Deliveries did increase measurably two years ago, when President George W. Bush’s Grow the Force policy brought an additional 15,000 troops and family members to the area, French said. But numbers are now holding a steady average of 175-180 births per month from year to year.
Navy Lt. Mather Bennett, an OB/GYN with the hospital, said there was a five-birth increase between October 2009 and October 2010 — a difference that is barely statistically significant.
“It’s more of a perceived increase,” he said. “It’s not because there’s a boom, necessarily.”
While French said her nurses joke about highway signs welcoming deployed troops home signaling a nine-month countdown to a host of new babies, hospital officials don’t really know what triggers the occasional spike in delivery numbers.
But, she said, the hospital is prepared for everything, with 10 labor rooms, five triage rooms, and the ability to surge with rooms down the hall if another month brings a high baby count.
At Onslow Memorial, spokesman Tim Strickland said numbers can fluctuate wildly from month to month. After September’s record-setting high, births dipped to 135 in October. In December, the hospital delivered 184 babies, and slightly lower numbers are projected for January and February.
At both hospitals, department heads submit information about the number of women expected to give birth at that location up to two months in advance, so that medical personnel can adequately prepare.
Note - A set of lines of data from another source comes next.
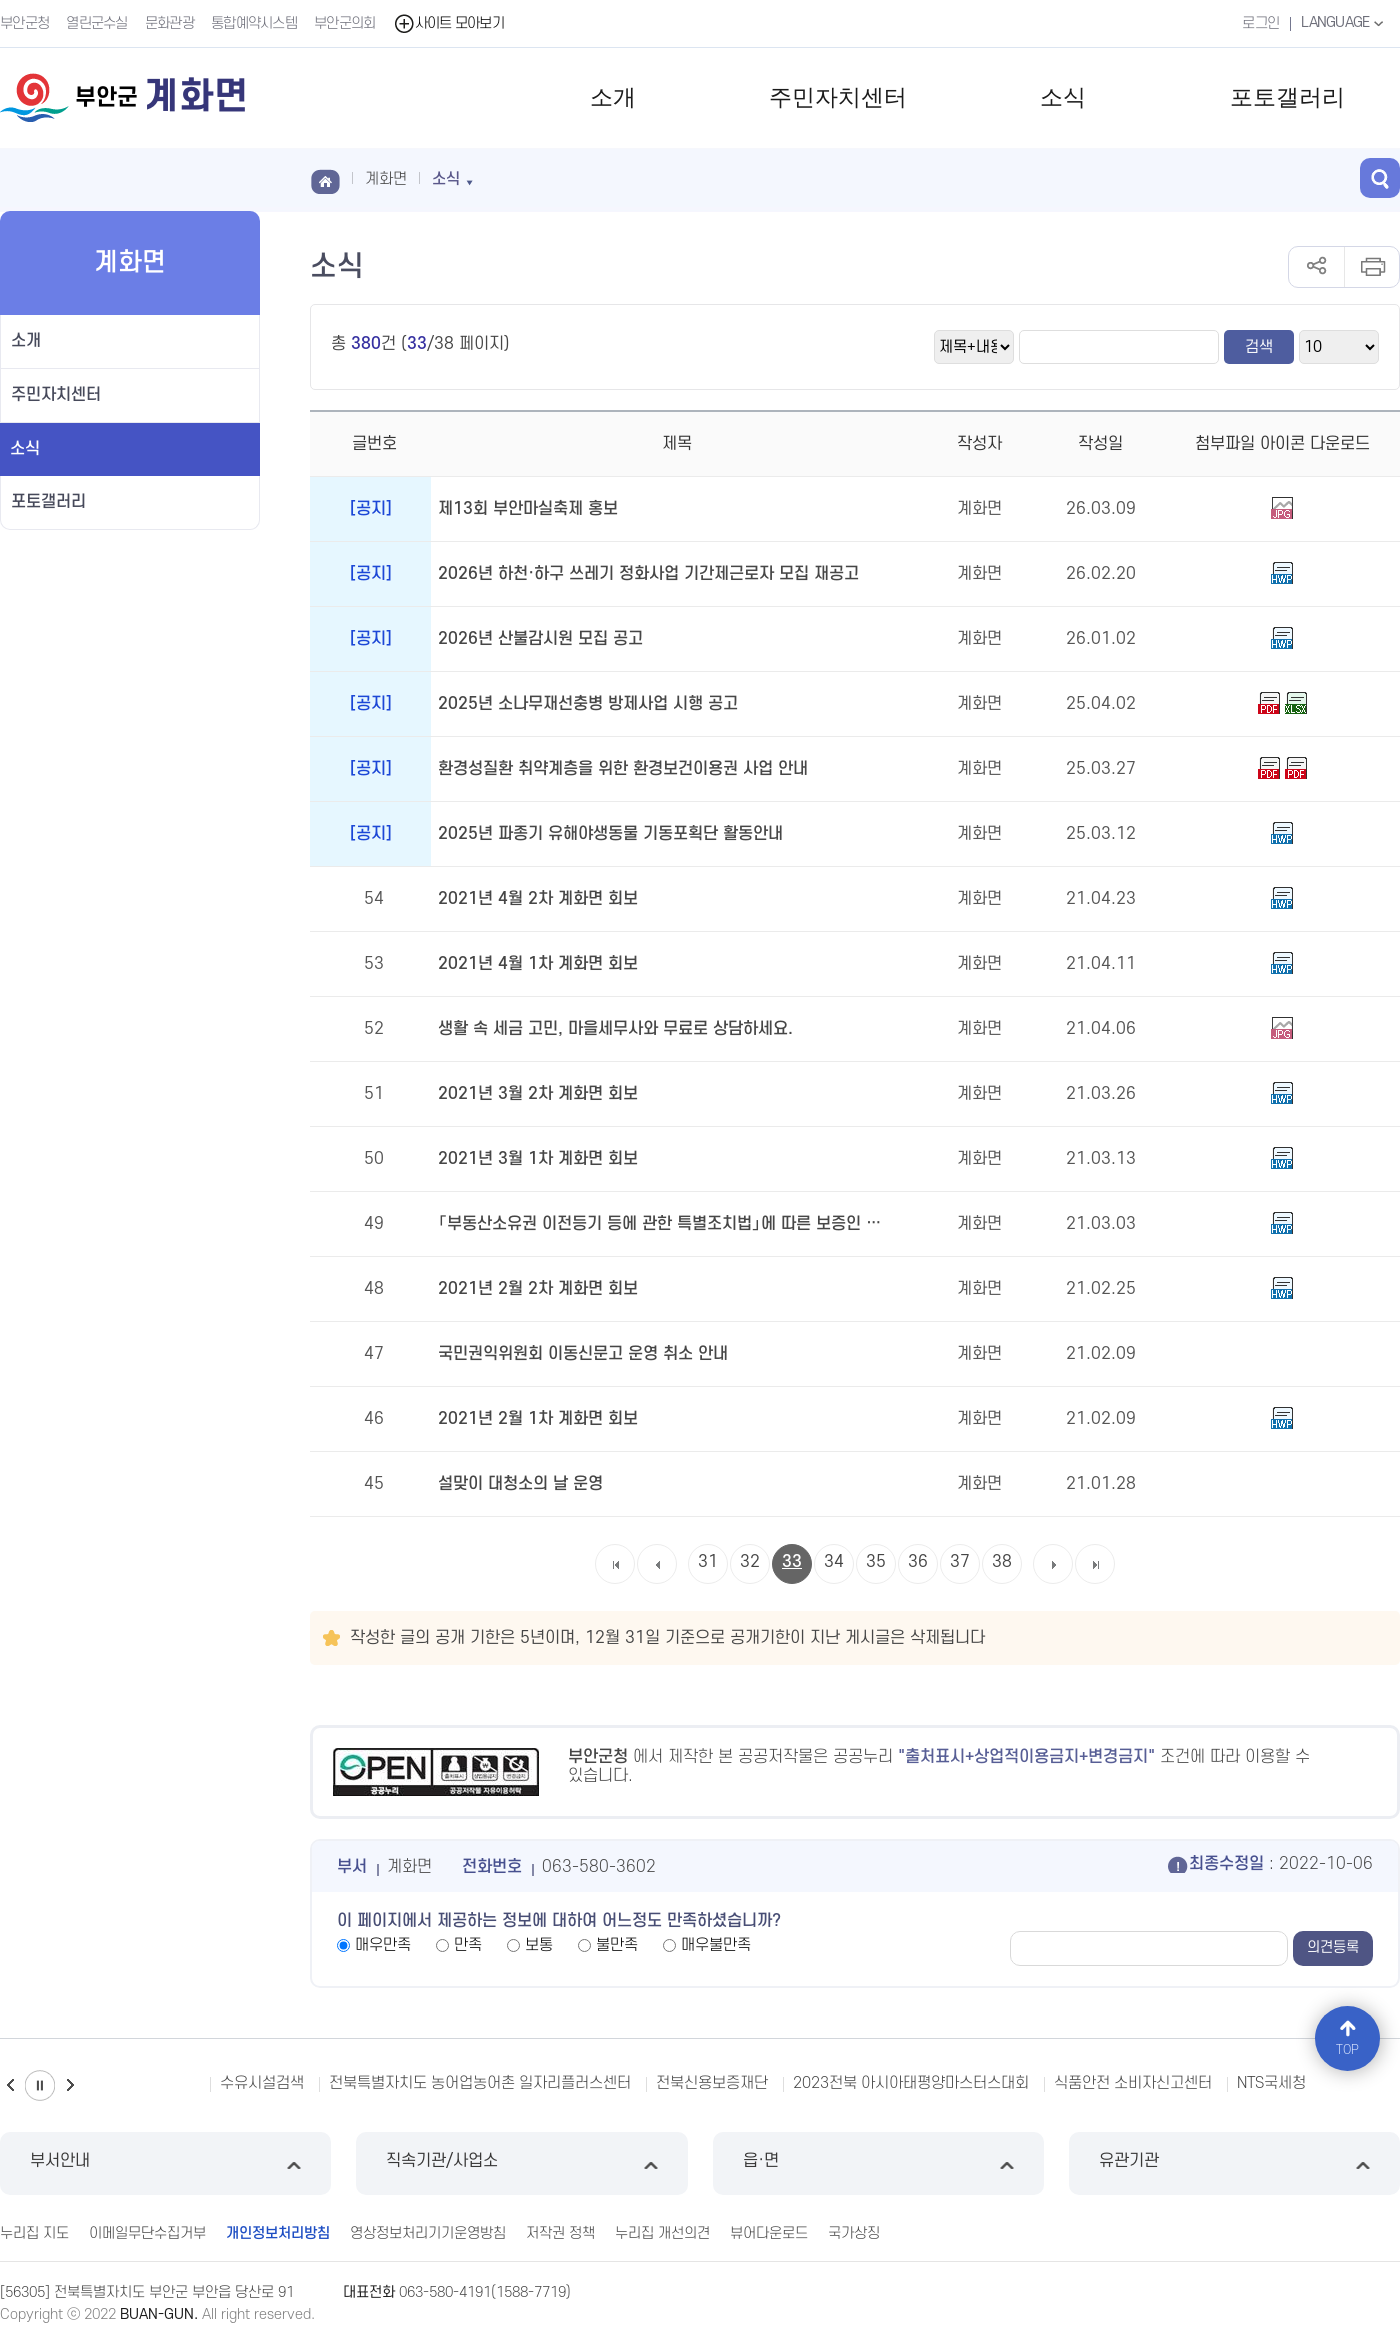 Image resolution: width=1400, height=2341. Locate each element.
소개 (613, 97)
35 (876, 1562)
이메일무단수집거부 (147, 2233)
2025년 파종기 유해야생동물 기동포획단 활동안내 (610, 834)
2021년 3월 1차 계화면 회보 (538, 1159)
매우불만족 (716, 1945)
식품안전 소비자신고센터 (1133, 2083)
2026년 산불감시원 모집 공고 (540, 639)
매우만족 (383, 1945)
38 (1002, 1562)
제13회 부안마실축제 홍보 (528, 509)
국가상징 (854, 2233)
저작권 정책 (560, 2233)
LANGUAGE (1344, 23)
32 (750, 1562)
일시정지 (40, 2085)
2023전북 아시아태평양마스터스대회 (911, 2083)
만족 (468, 1945)
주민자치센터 (838, 97)
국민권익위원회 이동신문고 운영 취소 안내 (583, 1354)
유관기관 (1234, 2163)
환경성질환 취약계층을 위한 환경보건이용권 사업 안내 (623, 769)
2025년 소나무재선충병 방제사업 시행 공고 (588, 704)
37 (960, 1562)
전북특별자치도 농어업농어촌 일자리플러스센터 (480, 2083)
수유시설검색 (262, 2083)
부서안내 (165, 2163)
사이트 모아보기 (448, 23)
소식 (1063, 97)
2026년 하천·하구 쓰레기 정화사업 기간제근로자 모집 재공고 (648, 574)
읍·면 (878, 2163)
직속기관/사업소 (521, 2163)
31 (708, 1562)
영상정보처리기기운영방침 (428, 2233)
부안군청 (24, 23)
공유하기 (1316, 267)
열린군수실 (97, 23)
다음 (70, 2085)
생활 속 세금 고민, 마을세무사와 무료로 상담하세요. (615, 1029)
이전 (10, 2085)
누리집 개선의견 (662, 2233)
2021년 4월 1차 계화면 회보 (538, 964)
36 (918, 1562)
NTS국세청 (1271, 2083)
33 (792, 1562)
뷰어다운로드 (769, 2233)
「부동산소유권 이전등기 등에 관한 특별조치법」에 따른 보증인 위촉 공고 (666, 1224)
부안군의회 (345, 23)
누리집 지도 (34, 2233)
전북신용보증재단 (712, 2083)
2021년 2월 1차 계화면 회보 (538, 1419)
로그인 (1260, 23)
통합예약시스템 (254, 23)
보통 (539, 1945)
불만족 (617, 1945)
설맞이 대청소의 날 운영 (520, 1484)
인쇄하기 (1371, 267)
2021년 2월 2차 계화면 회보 (538, 1289)
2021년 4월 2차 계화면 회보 (538, 899)
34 (834, 1562)
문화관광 (169, 23)
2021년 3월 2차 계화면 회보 (538, 1094)
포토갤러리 (1287, 97)
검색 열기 (1380, 178) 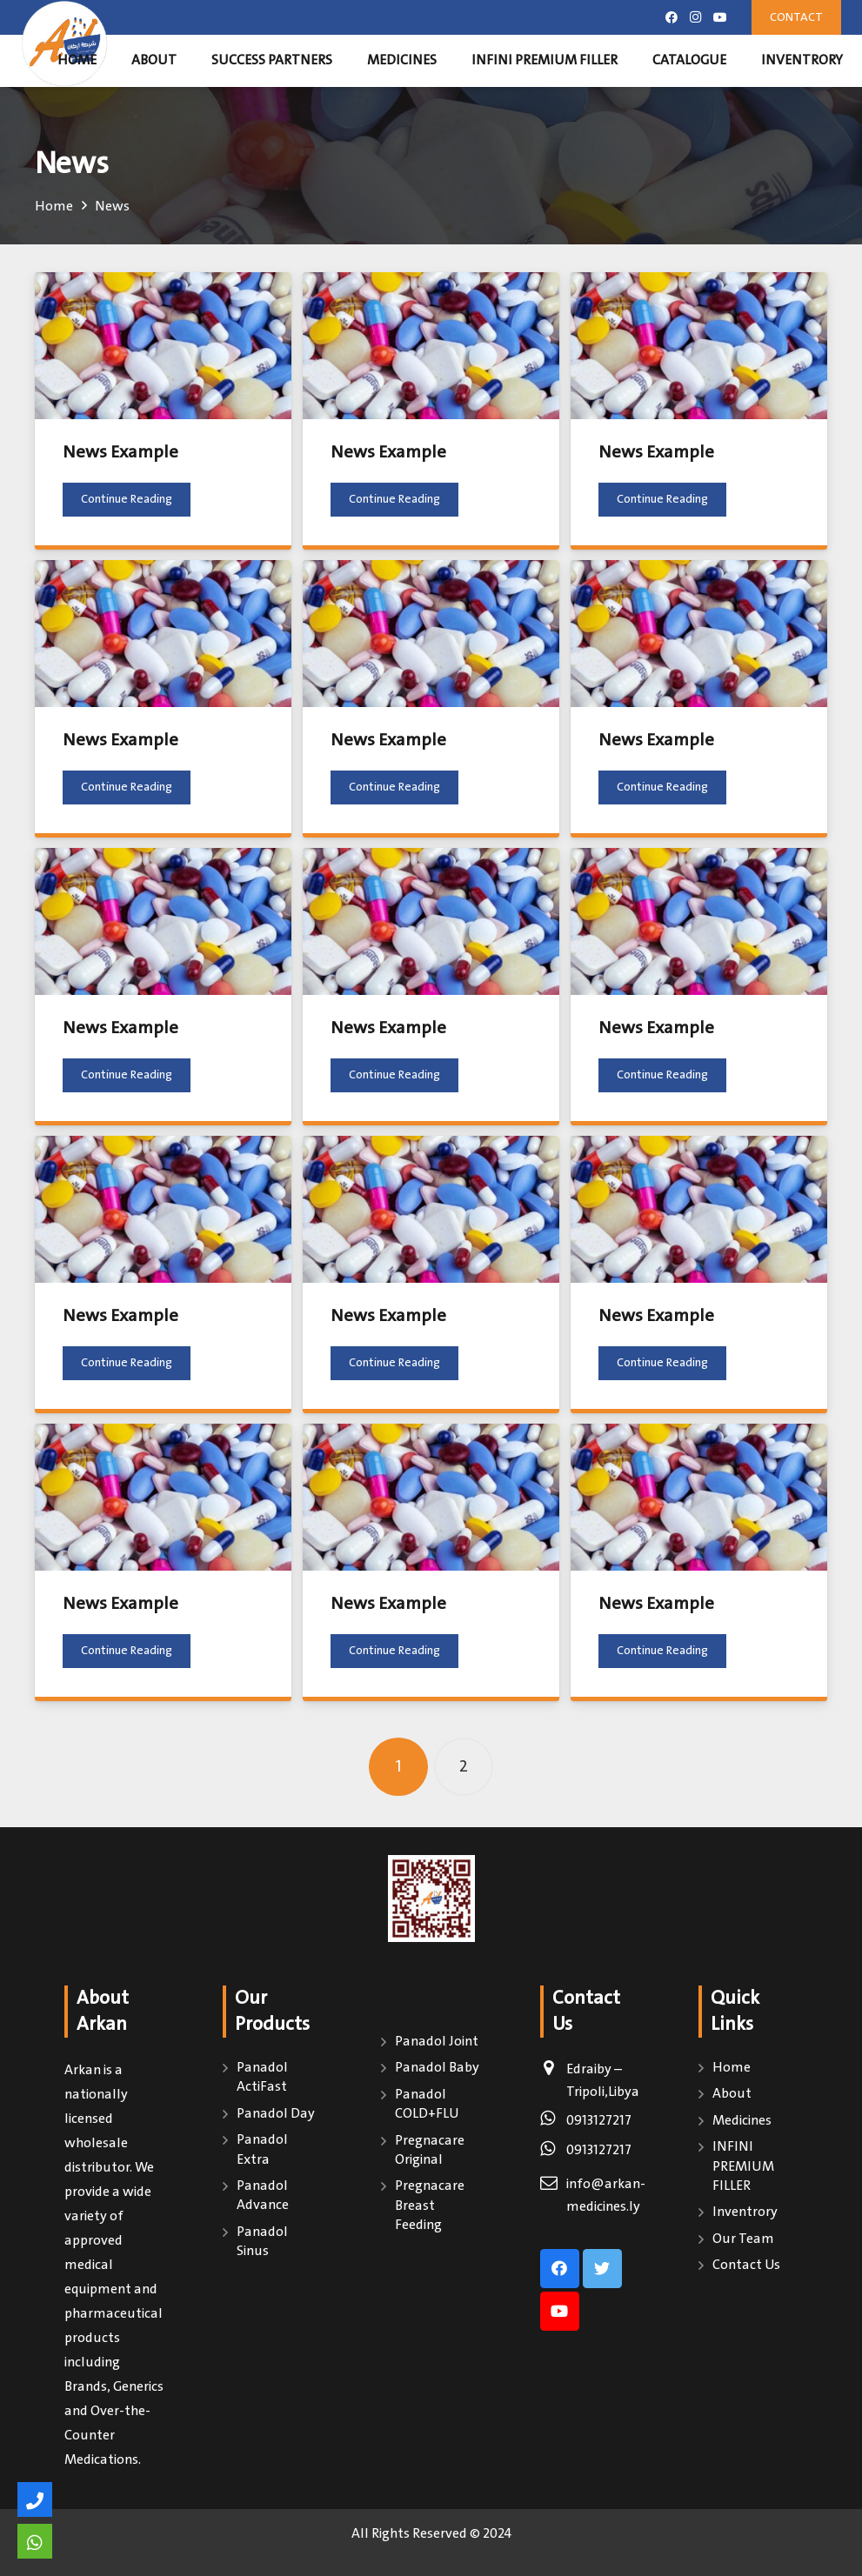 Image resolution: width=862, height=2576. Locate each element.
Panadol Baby (437, 2068)
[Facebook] (671, 17)
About (732, 2094)
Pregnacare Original (429, 2150)
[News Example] (163, 345)
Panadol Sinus (262, 2241)
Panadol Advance (263, 2195)
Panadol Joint (436, 2041)
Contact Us (746, 2265)
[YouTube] (720, 17)
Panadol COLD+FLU (427, 2104)
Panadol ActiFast (262, 2077)
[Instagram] (696, 17)
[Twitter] (602, 2268)
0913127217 (598, 2121)
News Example (120, 452)
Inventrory (745, 2212)
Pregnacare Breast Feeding (429, 2205)
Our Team (743, 2239)
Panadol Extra (262, 2149)
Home (731, 2068)
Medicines (742, 2121)
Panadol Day (276, 2114)
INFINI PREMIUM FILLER (743, 2166) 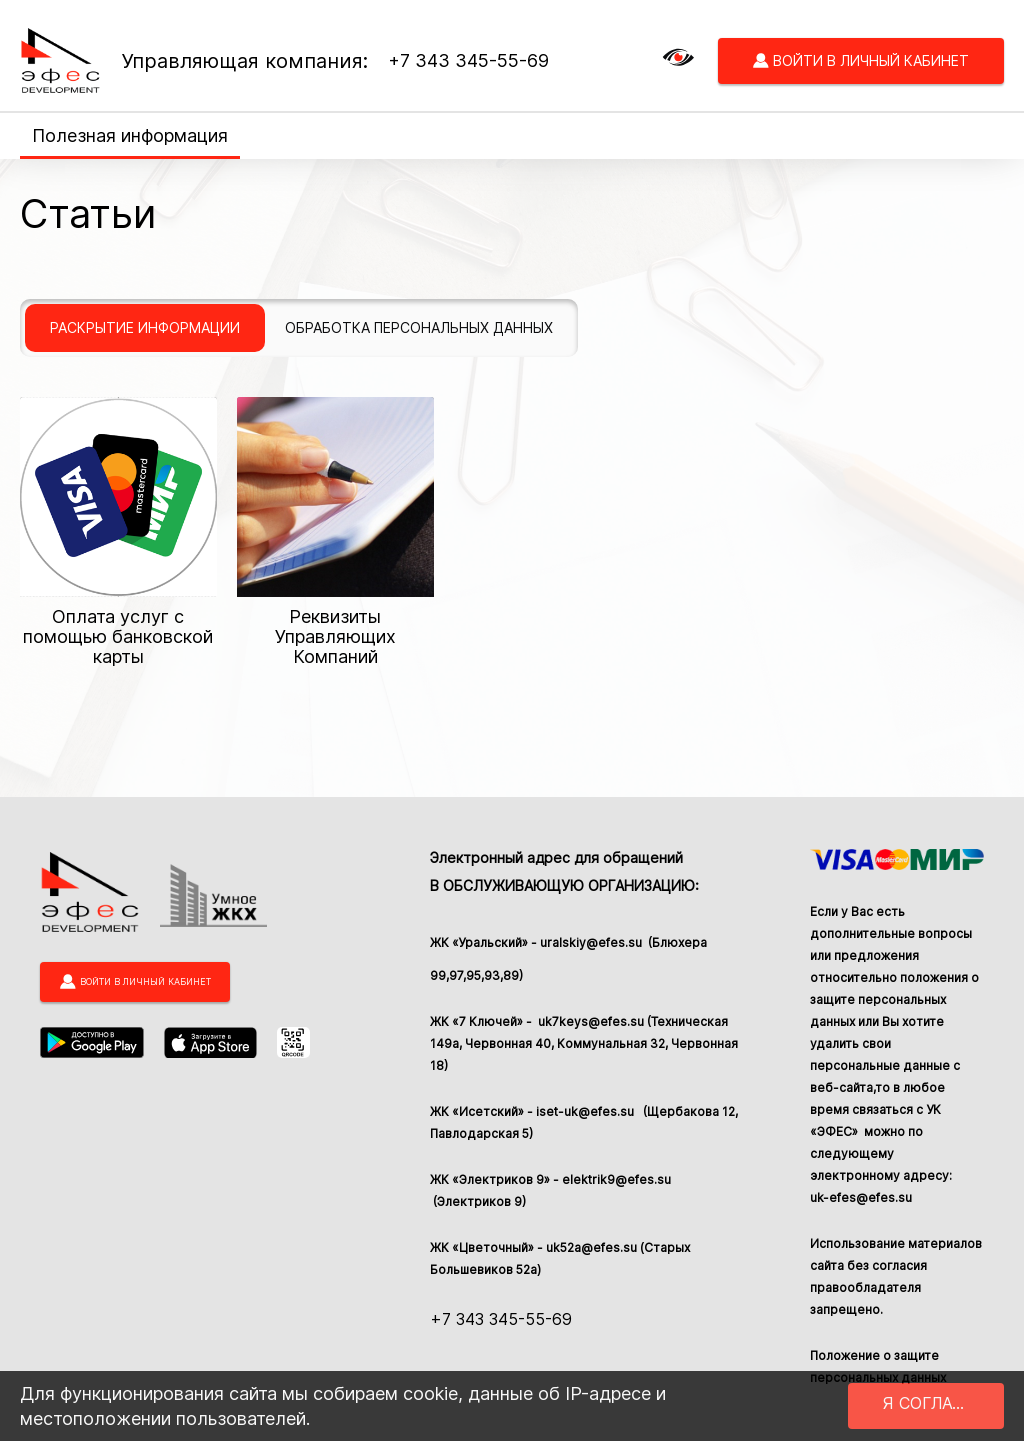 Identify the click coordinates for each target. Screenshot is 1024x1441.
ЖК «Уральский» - (485, 943)
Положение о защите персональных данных (878, 1366)
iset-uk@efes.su (588, 1111)
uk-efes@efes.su (861, 1197)
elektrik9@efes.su (616, 1179)
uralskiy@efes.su (592, 942)
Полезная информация (130, 135)
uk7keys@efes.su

These estimates run high, due to miscarriages and other unforeseen circumstances. Onslow Memorial projected 250 deliveries going into September, but recorded only 216.
But while officials receive birth estimates with enough time to prepare for high-volume months, it’s impossible to tell more than a few months out when another mini baby boom might take place, Strickland said.
“We really don’t know,” he said. “It’s kind of hard to research that particular subject.”
Strickland said the hospital was now fully prepared for new population numbers due to Grow the Force, and September, still the record for baby deliveries, had proved a useful test of capabilities.
The hospital had to order additional supplies, rent extra fetal monitors, dedicate its entire second floor to maternity services and increase linens and other medical supplies by 20 percent before the month began.
“That month when we had our record really helped us to accommodate a higher number,” he said. “Now that we’ve been through that exercise, we are very confident that we could accommodate another surge like that with no difficulty.”